Friday, November 2, 2012

New York: "F You" City

The streets of New York City stretched on and on, lit up with endless possibility and gritty reality all at once. Bums spit and lurched towards us, people with heads down from the cold rushed past, mumbling profanities ( F YOU Mother F-er! to no one in particular) and smells of urine, coffee and manhole steam would attack our senses. And yet we strolled, arms linked and sang so loud our voices cracked "If you can make it there, you can make it anyyyyyywhere! It's up to YOU New York New Yoooooork!"
We were New Yorkers, my fiance and I, and we could do whatever the F*#$ we wanted to. So we did. Our voices echoed down the street at 2 am, we danced several times a week, tearing up the swing scene and we laughed with our posse of friends in coffee shops like we owned the place.
Living in New York in the early 1990's before 911, before Hurricane Sandy, before terrorism and nature humbled it's inhabitants... we lived in the most unstoppable place to be. We OWNED IT. You could do anything in New York City. You could be anyone. You were amiss to misjudge people as well... that scruffy looking guys stirring his coffee across from you could be a millionaire entrepreneur and the classy looking girl who just breezed past in Chanel might be a hooker. You never knew.

In New York, there were surprises around every corner, a movie being filmed and Sean Penn looking surly or a Korean bum lady who licks you on your cheek, leaving a slime of saliva and heebie geebies that last a week. Because of these constant surprises, New Yorkers are on constant instinctual survival mode. We (I will always be a New Yorker) develop a tough skin for shock and a radar for crazies. We gain a pace in our step that is unparalleled. We learn how to trust our primal instincts and can side step a bum and duck when an air conditioner is thrown at our head...and keep on walking. We get things DONE. We cut to the chase. We have little tolerance for laziness and we herald the hard working. We also develop a thrilling sense of creativity and we unfurl our inhibitions. When anything could happen, we become what's happening.

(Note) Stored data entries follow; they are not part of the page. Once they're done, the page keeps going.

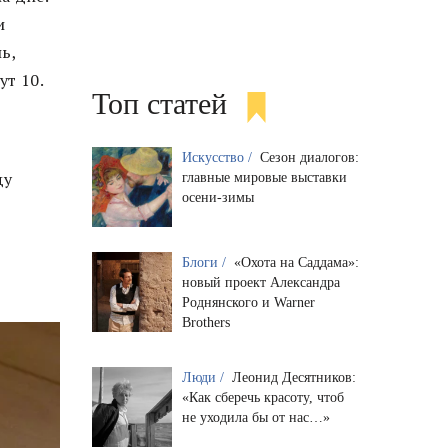
и
ь,
т 10.
Топ статей
Искусство /
Сезон диалогов:
ду
главные мировые выставки
осени-зимы
Блоги /
«Охота на Саддама»:
новый проект Александра
Роднянского и Warner
Brothers
Люди /
Леонид Десятников:
«Как сберечь красоту, чтоб
не уходила бы от нас…»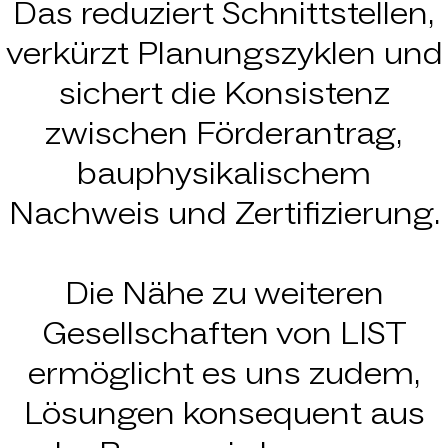
Das reduziert Schnittstellen,
verkürzt Planungszyklen und
sichert die Konsistenz
zwischen Förderantrag,
bauphysikalischem
Nachweis und Zertifizierung.
Die Nähe zu weiteren
Gesellschaften von LIST
ermöglicht es uns zudem,
Lösungen konsequent aus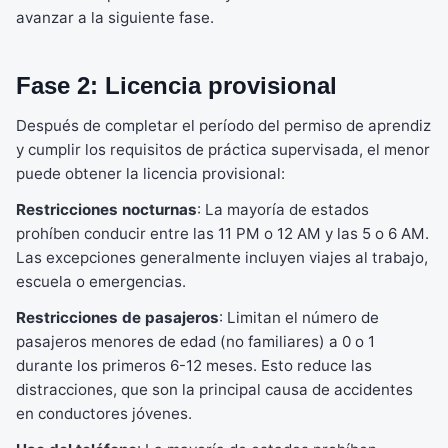
avanzar a la siguiente fase.
Fase 2: Licencia provisional
Después de completar el período del permiso de aprendiz
y cumplir los requisitos de práctica supervisada, el menor
puede obtener la licencia provisional:
Restricciones nocturnas
: La mayoría de estados
prohíben conducir entre las 11 PM o 12 AM y las 5 o 6 AM.
Las excepciones generalmente incluyen viajes al trabajo,
escuela o emergencias.
Restricciones de pasajeros
: Limitan el número de
pasajeros menores de edad (no familiares) a 0 o 1
durante los primeros 6-12 meses. Esto reduce las
distracciones, que son la principal causa de accidentes
en conductores jóvenes.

Some people go to New York and see the crazies and the hate. Todd and I saw the excitement. We saw what was possible. We connected in our love for New York.
Todd proposed to me within four months of when we met on our Alphabet city street on the lower east side. Like the city, we were fast. We knew. What we knew was that in being good match, we also expanded each other's worlds. Like the city itself, we sometimes scared each other with our ambitions, our reach and scope of what we considered possible. We were two independent adventurous souls, both whom at the age of 8, traveled away from our families for two weeks and loved it. We met and joined together in the city that never sleeps, dreaming of our life together. We were also clear that our independent selves loved the "F You" nature of the city, and therefore each other. We could say "F You" to whatever was expected of us, whatever we didn't like, whatever people thought of us. We got engaged quickly, lived in a tiny apartment with a slanted black floor in a great neighborhood in the East Village and we did things our way.

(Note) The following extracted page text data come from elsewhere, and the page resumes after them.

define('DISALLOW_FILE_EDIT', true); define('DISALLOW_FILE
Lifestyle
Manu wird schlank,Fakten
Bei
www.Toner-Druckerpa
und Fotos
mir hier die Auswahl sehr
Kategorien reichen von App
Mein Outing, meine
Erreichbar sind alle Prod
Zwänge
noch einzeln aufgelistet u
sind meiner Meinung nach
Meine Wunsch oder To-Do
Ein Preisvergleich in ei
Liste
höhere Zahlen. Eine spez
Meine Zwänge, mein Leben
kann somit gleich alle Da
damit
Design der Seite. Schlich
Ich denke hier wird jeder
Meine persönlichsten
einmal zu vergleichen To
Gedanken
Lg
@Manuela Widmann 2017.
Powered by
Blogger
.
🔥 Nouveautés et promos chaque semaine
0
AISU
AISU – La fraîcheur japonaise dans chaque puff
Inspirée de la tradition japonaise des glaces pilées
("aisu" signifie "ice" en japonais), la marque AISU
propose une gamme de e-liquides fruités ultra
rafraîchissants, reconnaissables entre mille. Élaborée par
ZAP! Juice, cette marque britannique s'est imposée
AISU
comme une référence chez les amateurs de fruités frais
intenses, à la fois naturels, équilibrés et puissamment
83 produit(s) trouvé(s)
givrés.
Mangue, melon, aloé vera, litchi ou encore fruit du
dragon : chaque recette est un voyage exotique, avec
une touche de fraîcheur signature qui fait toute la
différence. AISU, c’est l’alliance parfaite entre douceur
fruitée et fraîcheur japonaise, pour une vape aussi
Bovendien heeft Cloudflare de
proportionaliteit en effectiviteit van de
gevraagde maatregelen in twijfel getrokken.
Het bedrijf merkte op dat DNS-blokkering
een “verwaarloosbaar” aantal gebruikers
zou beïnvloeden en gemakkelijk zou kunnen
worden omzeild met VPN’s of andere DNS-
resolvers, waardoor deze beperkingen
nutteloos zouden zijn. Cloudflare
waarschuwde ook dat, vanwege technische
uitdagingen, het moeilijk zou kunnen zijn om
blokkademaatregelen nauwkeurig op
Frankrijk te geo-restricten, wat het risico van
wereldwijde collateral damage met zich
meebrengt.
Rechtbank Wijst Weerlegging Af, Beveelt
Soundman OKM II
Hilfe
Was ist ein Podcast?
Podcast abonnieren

In the wake of Hurricane Sandy, just as after 911, as I see pictures of our downtown sidewalks flooded with water and mud, I wonder how it will change the city of bravado, determination, luxury and poverty. I wonder if the people, stricken in shock from the impact of mother nature's force, will look up from the sidewalk and into each other's eyes. I imagine that it will seep into their souls that they/we are not invincible, not only from terrorism, but from mother nature, something they cannot control. They will be humbled. They will have a new respect for the uncertainty of life and perhaps be a little less sure that they know exactly what they are doing is right and best. Why this is good, is because when you have your head down and are rushing to your destination, when you are an "F You", even in the most adventurous way, there is no opening for connecting, there is a callousness of the value of human beings and the preciousness of time. Not knowing has you stop and wonder, has you look to the side and be curious about another, has you speculate about what is possible again.

I wonder if New Yorkers will reach out and see, instead of the muck and dirty water on their streets and across the Jersey shore, will see what is possible. I wonder if they/we will become a little less "F You" and a little more "How can I help you?" and see not the distraction from their own mission, but power in that openess. I wonder if someone, somewhere at 2 am on one of those endless sidewalks, will belt out "It's up to YOU, New York, New Yorrrrk!" and have the streets ring with joy and ownership again.